#### About this task
Each line of the data must reappear exactly in your answer, with no images included.

#### Dataset entries
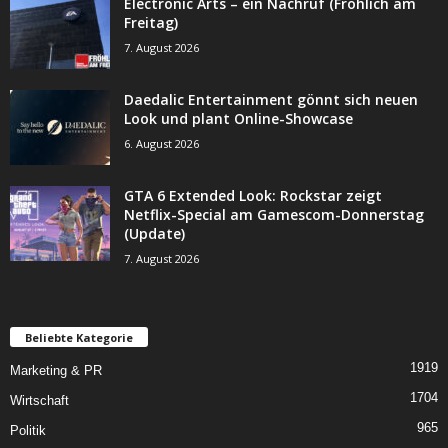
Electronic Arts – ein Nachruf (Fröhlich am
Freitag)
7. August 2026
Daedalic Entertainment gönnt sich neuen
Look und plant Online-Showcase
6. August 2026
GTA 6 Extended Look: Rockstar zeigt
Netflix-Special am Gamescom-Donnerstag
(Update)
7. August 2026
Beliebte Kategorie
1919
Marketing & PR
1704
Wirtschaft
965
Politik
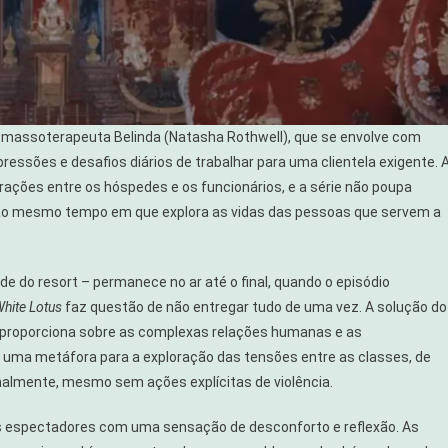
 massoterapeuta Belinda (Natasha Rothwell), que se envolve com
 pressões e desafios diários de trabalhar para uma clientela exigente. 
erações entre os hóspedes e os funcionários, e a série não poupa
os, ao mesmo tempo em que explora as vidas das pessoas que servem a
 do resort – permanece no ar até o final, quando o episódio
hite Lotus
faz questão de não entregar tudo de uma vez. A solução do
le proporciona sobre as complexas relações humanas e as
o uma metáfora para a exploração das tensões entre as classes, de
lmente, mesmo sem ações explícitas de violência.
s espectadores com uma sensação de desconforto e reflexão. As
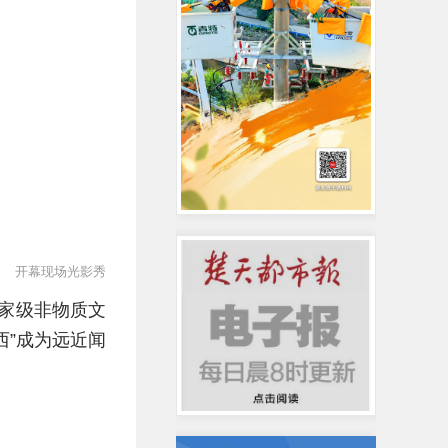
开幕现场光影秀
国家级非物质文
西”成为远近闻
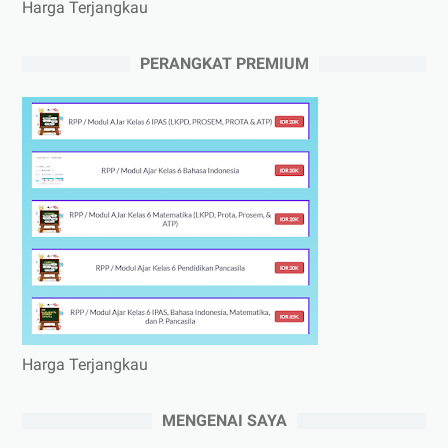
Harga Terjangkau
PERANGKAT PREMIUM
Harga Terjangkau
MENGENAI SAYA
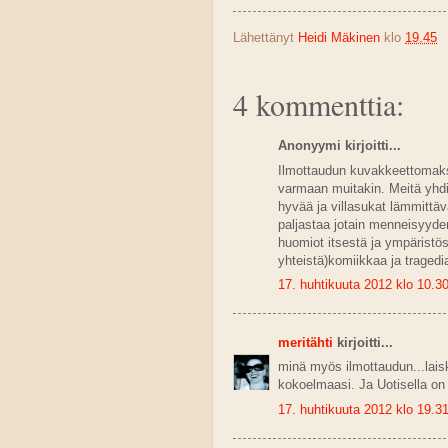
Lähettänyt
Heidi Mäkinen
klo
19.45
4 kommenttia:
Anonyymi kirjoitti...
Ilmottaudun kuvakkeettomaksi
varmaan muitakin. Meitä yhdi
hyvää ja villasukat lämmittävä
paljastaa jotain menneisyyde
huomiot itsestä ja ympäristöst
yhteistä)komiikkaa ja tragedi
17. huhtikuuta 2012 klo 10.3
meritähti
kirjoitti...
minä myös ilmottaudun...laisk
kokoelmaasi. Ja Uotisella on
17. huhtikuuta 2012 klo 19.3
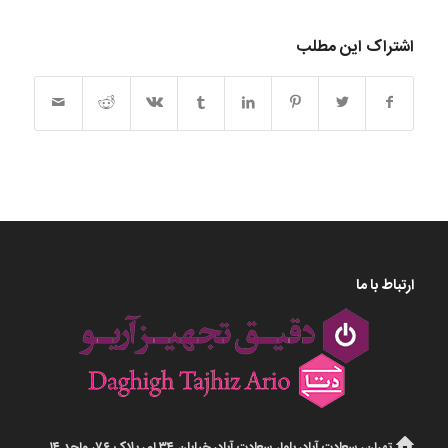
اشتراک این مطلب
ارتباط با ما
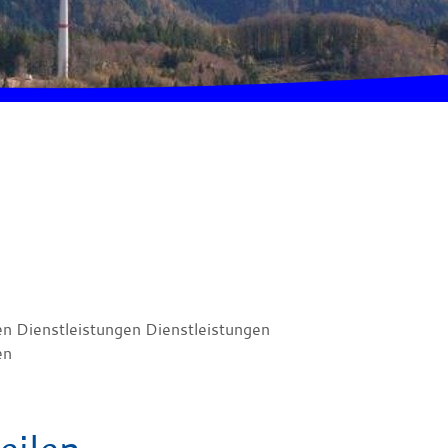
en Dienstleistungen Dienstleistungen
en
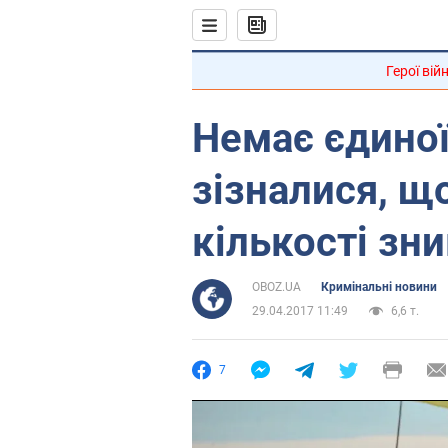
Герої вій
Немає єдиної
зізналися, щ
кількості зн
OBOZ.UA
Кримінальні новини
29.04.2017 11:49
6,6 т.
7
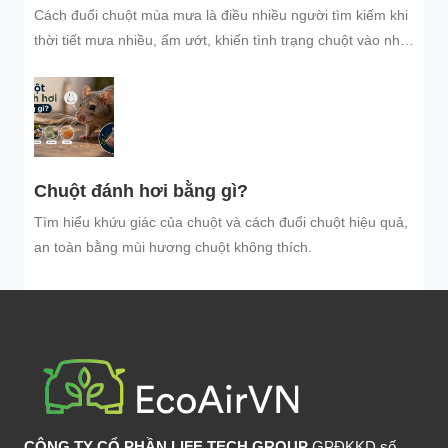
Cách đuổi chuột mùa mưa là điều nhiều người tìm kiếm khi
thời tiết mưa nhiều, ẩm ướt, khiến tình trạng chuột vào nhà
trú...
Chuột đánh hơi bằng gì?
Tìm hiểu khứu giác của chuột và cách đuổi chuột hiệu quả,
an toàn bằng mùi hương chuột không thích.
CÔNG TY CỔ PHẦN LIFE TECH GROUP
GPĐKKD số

#### Exercise output
Electronic Arts – ein Nachruf (Fröhlich am
Freitag)
7. August 2026
Daedalic Entertainment gönnt sich neuen
Look und plant Online-Showcase
6. August 2026
GTA 6 Extended Look: Rockstar zeigt
Netflix-Special am Gamescom-Donnerstag
(Update)
7. August 2026
Beliebte Kategorie
1919
Marketing & PR
1704
Wirtschaft
965
Politik
 massoterapeuta Belinda (Natasha Rothwell), que se envolve com
 pressões e desafios diários de trabalhar para uma clientela exigente. 
erações entre os hóspedes e os funcionários, e a série não poupa
os, ao mesmo tempo em que explora as vidas das pessoas que servem a
 do resort – permanece no ar até o final, quando o episódio
hite Lotus
faz questão de não entregar tudo de uma vez. A solução do
le proporciona sobre as complexas relações humanas e as
o uma metáfora para a exploração das tensões entre as classes, de
lmente, mesmo sem ações explícitas de violência.
s espectadores com uma sensação de desconforto e reflexão. As
开幕现场光影秀
国家级非物质文
西”成为远近闻
Harga Terjangkau
PERANGKAT PREMIUM
Harga Terjangkau
MENGENAI SAYA
Lähettänyt
Heidi Mäkinen
klo
19.45
4 kommenttia:
Anonyymi kirjoitti...
Ilmottaudun kuvakkeettomaksi
varmaan muitakin. Meitä yhdi
hyvää ja villasukat lämmittävä
paljastaa jotain menneisyyde
huomiot itsestä ja ympäristöst
yhteistä)komiikkaa ja tragedi
17. huhtikuuta 2012 klo 10.3
meritähti
kirjoitti...
minä myös ilmottaudun...laisk
kokoelmaasi. Ja Uotisella on
17. huhtikuuta 2012 klo 19.3
اشتراک این مطلب
ارتباط با ما
en Dienstleistungen Dienstleistungen
en
Герої вій
Немає єдиної
зізналися, щ
кількості зн
OBOZ.UA
Кримінальні новини
29.04.2017 11:49
6,6 т.
7
Cách đuổi chuột mùa mưa là điều nhiều người tìm kiếm khi
thời tiết mưa nhiều, ẩm ướt, khiến tình trạng chuột vào nhà
trú...
Chuột đánh hơi bằng gì?
Tìm hiểu khứu giác của chuột và cách đuổi chuột hiệu quả,
an toàn bằng mùi hương chuột không thích.
CÔNG TY CỔ PHẦN LIFE TECH GROUP
GPĐKKD số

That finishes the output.